About this exercise: The entries that follow include a run beginning at the line with "Geräte / Praxiseinrichtung" and ending at the line with "Cookie-Einstellungen"; restate that run word for word and leave the rest out.

Supplied records:
*-*-*

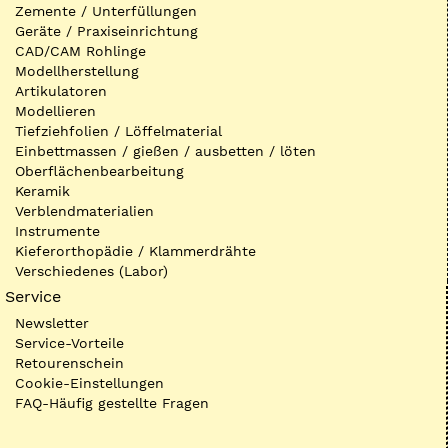
Zemente / Unterfüllungen
Geräte / Praxiseinrichtung
CAD/CAM Rohlinge
Modellherstellung
Artikulatoren
Modellieren
Tiefziehfolien / Löffelmaterial
Einbettmassen / gießen / ausbetten / löten
Oberflächenbearbeitung
Keramik
Verblendmaterialien
Instrumente
Kieferorthopädie / Klammerdrähte
Verschiedenes (Labor)
Service
Newsletter
Service-Vorteile
Retourenschein
Cookie-Einstellungen
FAQ-Häufig gestellte Fragen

*-*-*

Response to the task:
Geräte / Praxiseinrichtung
CAD/CAM Rohlinge
Modellherstellung
Artikulatoren
Modellieren
Tiefziehfolien / Löffelmaterial
Einbettmassen / gießen / ausbetten / löten
Oberflächenbearbeitung
Keramik
Verblendmaterialien
Instrumente
Kieferorthopädie / Klammerdrähte
Verschiedenes (Labor)
Service
Newsletter
Service-Vorteile
Retourenschein
Cookie-Einstellungen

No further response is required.